Au lendemain de l'annonce de M. Dijsselbloem qu'il quittera mi-janvier la présidence de l'Eurogroupe, le ministre luxembourgeois des Finances, Pierre Gramegna, s'est dit prêt à assumer une telle fonction, mardi 10 octobre.
« Si, à la fin du processus, un consensus émerge, je suis prêt », a déclaré M. Gramegna, au journal Luxemburger Wort, à l'issue du Conseil des Affaires économiques et financières.
En revanche, le ministre des Finances espagnol, Luis de Guindos, a assuré qu'il n'était pas candidat à la présidence de l'Eurogroupe. En juin 2015, il était pourtant en concurrence avec son homologue néerlandais, Jeroen Dijsselbloem, finalement reconduit pour deux ans et demi (EUROPE 11329). Le ministre autrichien, Hans-Jörg Schelling, aurait dit que son homologue français, Bruno Le Maire, était candidat, allégation que l'intéressé n'a jamais confirmée.

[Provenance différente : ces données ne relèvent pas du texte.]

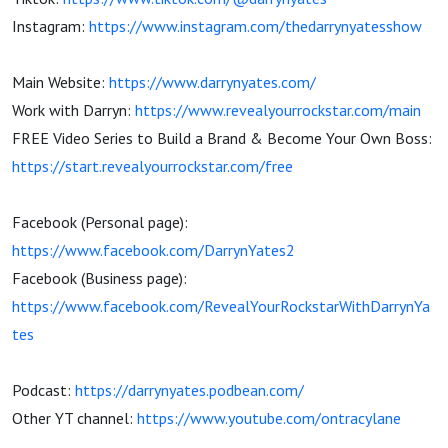
Instagram:
https://www.instagram.com/thedarrynyatesshow
Main Website:
https://www.darrynyates.com/
Work with Darryn:
https://www.revealyourrockstar.com/main
FREE Video Series to Build a Brand & Become Your Own Boss:
https://start.revealyourrockstar.com/free
Facebook (Personal page):
https://www.facebook.com/DarrynYates2
Facebook (Business page):
https://www.facebook.com/RevealYourRockstarWithDarrynYa
tes
Podcast:
https://darrynyates.podbean.com/
Other YT channel:
https://www.youtube.com/ontracylane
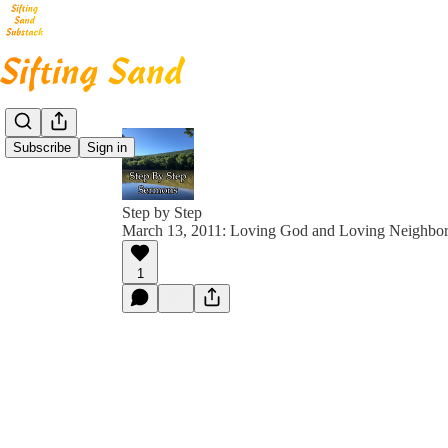
Subscribe
Sign in
Step by Step
March 13, 2011: Loving God and Loving Neighbor
1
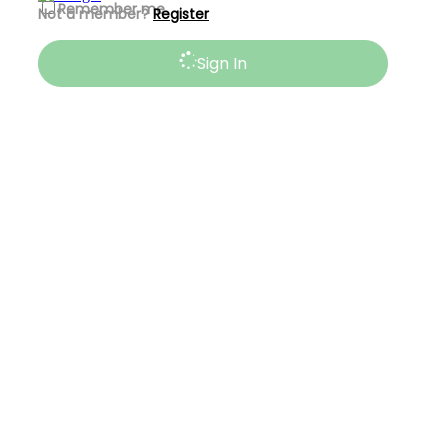
Remember me
Not a member?
Register
Sign In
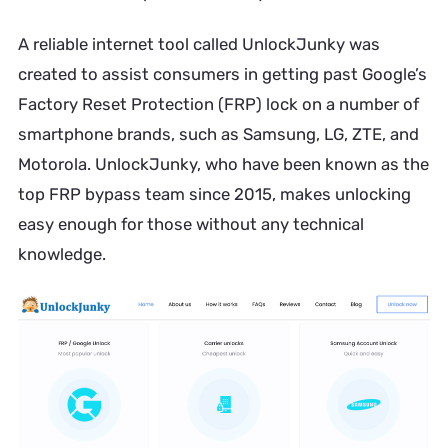
A reliable internet tool called UnlockJunky was
created to assist consumers in getting past Google’s
Factory Reset Protection (FRP) lock on a number of
smartphone brands, such as Samsung, LG, ZTE, and
Motorola. UnlockJunky, who have been known as the
top FRP bypass team since 2015, makes unlocking
easy enough for those without any technical
knowledge.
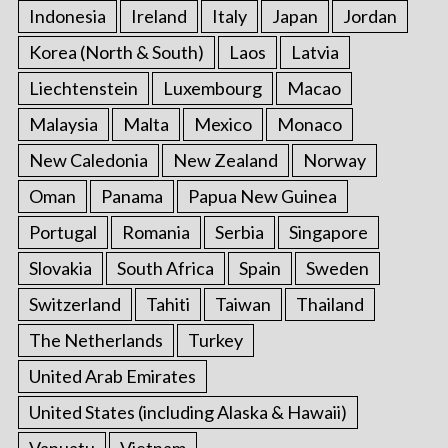
Indonesia
Ireland
Italy
Japan
Jordan
Korea (North & South)
Laos
Latvia
Liechtenstein
Luxembourg
Macao
Malaysia
Malta
Mexico
Monaco
New Caledonia
New Zealand
Norway
Oman
Panama
Papua New Guinea
Portugal
Romania
Serbia
Singapore
Slovakia
South Africa
Spain
Sweden
Switzerland
Tahiti
Taiwan
Thailand
The Netherlands
Turkey
United Arab Emirates
United States (including Alaska & Hawaii)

Les ministres qui brigueront la présidence de l'Eurogroupe devront annoncer leurs candidatures deux semaines avant l'Eurogroupe du lundi 4 décembre, date à laquelle les Dix-neuf décideront.
Lundi, les ministres ont approuvé le fait que M. Dijsselbloem demeurerait à son poste jusqu'à la fin de son mandat, en janvier prochain, même si, selon toute vraisemblance, il ne sera plus ministre dans son pays à partir de fin octobre (EUROPE 11879). L'actuel ministre néerlandais a été chargé de discuter avec le Conseil de l'UE et la Commission des modalités pratiques d'une présidence de l'Eurogroupe sans portefeuille ministériel.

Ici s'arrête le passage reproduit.